Returns an initial observation.

class pytorch_seed_rl.environments.atari_wrappers.EpisodicLifeEnv(*args: Any, **kwargs: Any)[source]

Bases: gym.Wrapper

Make end-of-life == end-of-episode, but only reset on true game over. Done by DeepMind for the DQN and co. since it helps value estimation.

Parameters

env (gym.Env) – An environment that will be wrapped.

reset(**kwargs)[source]

Reset only when lives are exhausted. This way all states are still reachable even though lives are episodic, and the learner need not know about any of this behind-the-scenes.

class pytorch_seed_rl.environments.atari_wrappers.FireResetEnv(*args: Any, **kwargs: Any)[source]

Bases: gym.Wrapper

Take action on reset for environments that are fixed until firing.

Parameters

env (gym.Env) – An environment that will be wrapped.

class pytorch_seed_rl.environments.atari_wrappers.FrameStack(*args: Any, **kwargs: Any)[source]

Bases: gym.Wrapper

Stack k last frames.

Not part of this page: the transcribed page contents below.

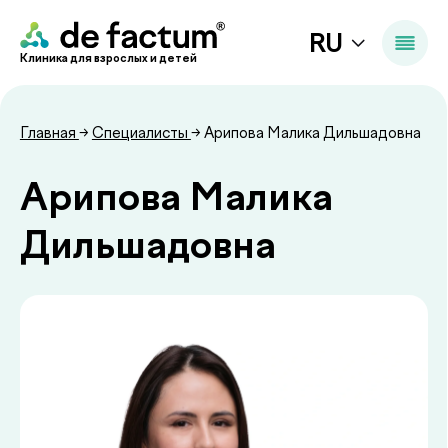
RU
Клиника для взрослых и детей
Главная
→
Специалисты
→ Арипова Малика Дильшадовна
Арипова Малика
Дильшадовна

Returns lazy array, which is much more memory efficient.

See also

LazyFrames

Parameters
  • env (gym.Env) – An environment that will be wrapped.

  • k (int) – Number of last frames to stack.

class pytorch_seed_rl.environments.atari_wrappers.ImageToPyTorch(*args: Any, **kwargs: Any)[source]

Bases: gym.ObservationWrapper

Changes image shape to channels x weight x height

Parameters

env (gym.Env) – An environment that will be wrapped.

class pytorch_seed_rl.environments.atari_wrappers.MaxAndSkipEnv(*args: Any, **kwargs: Any)[source]

Bases: gym.Wrapper

Return only every skip-th frame

Parameters
  • env (gym.Env) – An environment that will be wrapped.

  • skip (int) – The number of the returned frame. If skip = 4 (default), only every 4th frame will be returned.

step(action)[source]

Repeat action, sum reward, and max over last observations.

class pytorch_seed_rl.environments.atari_wrappers.NoopResetEnv(*args: Any, **kwargs: Any)[source]

Bases: gym.Wrapper

Sample initial states by taking random number of no-ops on reset. No-op is assumed to be action 0.

Parameters
  • env (gym.Env) – An environment that will be wrapped.

  • noop_max (int) – The maximum number of no-ops on reset.

reset(**kwargs)[source]

Do no-op action for a number of steps in [1, noop_max].

class pytorch_seed_rl.environments.atari_wrappers.ScaledFloatFrame(*args: Any, **kwargs: Any)[source]

Bases: gym.ObservationWrapper

Normalizes the frame.

Parameters

env (gym.Env) – An environment that will be wrapped.

class pytorch_seed_rl.environments.atari_wrappers.WarpFrame(*args: Any, **kwargs: Any)[source]

Bases: gym.ObservationWrapper

Warp frames to height`x`width as done in the Nature paper and later work. If the environment uses dictionary observations, dict_space_key can be specified which indicates which observation should be warped.

Parameters
  • env (gym.Env) – An environment that will be wrapped.

  • width (int) – Target width of warped frames.

  • height (int) – Target height of warped frames.

  • grayscale (bool) – Set True,. if warped frames shall be greyscale.

  • dict_space_key (str) – Key of targeted space of environments observation space dictionary.